Video observability can make this a reality.

We enjoyed Mux’s recent blog, “What Is Video Observability”, and thought to expand on Steve Lyons’s discussion. General observability solutions such as Splunk and DataDog ingest and aggregate CDN and origin logs as well as metrics from video specialists like Mux Data to provide dashboards that help support video services. Operations teams overlay charts in these dashboards in their search for context, and then, based on intuition, dive into individual systems to explore granular event data to debug issues and answer cause-and-effect questions.

A flow chart of logs and how they are processed for observability.

Traditional Monitoring-Based Video Observability

This aggregated monitoring scales well, but shortchanges our ability to understand cause and effect, complicates debugging and forces our understanding of the system into functional components instead of a human natural or logical view. What if, instead, we preserved all the granular data while also building abstracted views of our end-to-end platform to enable a new paradigm in actioning from our data? To accommodate this new model, we need to keep the raw event data but also transform it into sessions and then new composite metrics that span multiple elements of our platform for more holistic analysis and alerting. To achieve this definition of video observability we need to rethink our data pipeline as follows.

Video Observability Timeline

Video Observability Solution Elements

Video streams are what our audiences are experiencing and paying for, we should assess our platform’s performance in terms that relate to their experience. Once sessionized, our observability provides an inter-related view of the streaming platform as a single system, allowing us to see the cause and effect between packagers, CDNs, asset ID, players, etc. This holistic view allows us ask questions about the platform in more natural terms independent of the components.

– “What is the root cause of this rebuffering event?”
– “Is one CDN providing a better user experience than another?”
– “What part of the streaming platform is causing latency in our video streams?”
– “Are we delivering good quality video to users of the new Android OS?”

Granular and Sessionized Video Observability

Video observability enables us to see both the abstract system experience, as seen by our audience, while preserving the granular details we need for rapid discovery root causes to issues in our platform.
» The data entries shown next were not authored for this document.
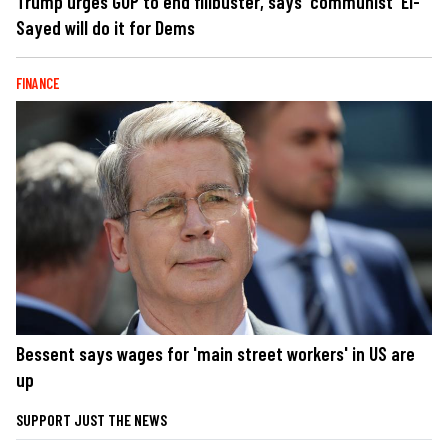
Trump urges GOP to end filibuster, says 'communist' El-
Sayed will do it for Dems
FINANCE
Bessent says wages for 'main street workers' in US are
up
SUPPORT JUST THE NEWS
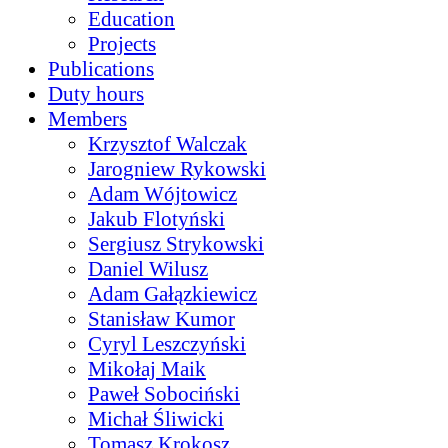
Education
Projects
Publications
Duty hours
Members
Krzysztof Walczak
Jarogniew Rykowski
Adam Wójtowicz
Jakub Flotyński
Sergiusz Strykowski
Daniel Wilusz
Adam Gałązkiewicz
Stanisław Kumor
Cyryl Leszczyński
Mikołaj Maik
Paweł Sobociński
Michał Śliwicki
Tomasz Krokosz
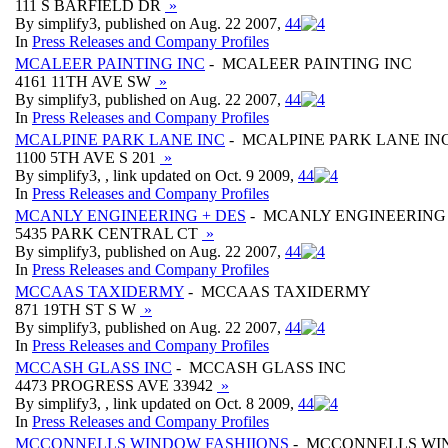
111 S BARFIELD DR
»
By simplify3, published on Aug. 22 2007,
4
4
In
Press Releases and Company Profiles
MCALEER PAINTING INC
- MCALEER PAINTING INC
4161 11TH AVE SW
»
By simplify3, published on Aug. 22 2007,
4
4
In
Press Releases and Company Profiles
MCALPINE PARK LANE INC
- MCALPINE PARK LANE IN
1100 5TH AVE S 201
»
By simplify3, , link updated on Oct. 9 2009,
4
4
In
Press Releases and Company Profiles
MCANLY ENGINEERING + DES
- MCANLY ENGINEERING 
5435 PARK CENTRAL CT
»
By simplify3, published on Aug. 22 2007,
4
4
In
Press Releases and Company Profiles
MCCAAS TAXIDERMY
- MCCAAS TAXIDERMY
871 19TH ST S W
»
By simplify3, published on Aug. 22 2007,
4
4
In
Press Releases and Company Profiles
MCCASH GLASS INC
- MCCASH GLASS INC
4473 PROGRESS AVE 33942
»
By simplify3, , link updated on Oct. 8 2009,
4
4
In
Press Releases and Company Profiles
MCCONNELLS WINDOW FASHIIONS
- MCCONNELLS WI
When we have this high-confidence view of system element inter-relations we can streamline work processes and implement automation. Video observability brings opportunities to deliver both better customer service by reducing MTTR while also helping to free up our operations and engineering staff from time spent in “war rooms” inferring root causes.

Adopting this broader video observability definition supports our entire business. Developers can leverage this same insight to understand the impact of changes to individual components on the entirety of the system. Architects can use granular data to perform historical analysis without having to rebuild models from logs. Product managers can directly see the QoE benefit of new investments or lower costs infrastructure substitutions. In all cases, understanding the relationships between the logs, events and metrics in terms that relate to our services delivered enable such insights so we can take well-informed action.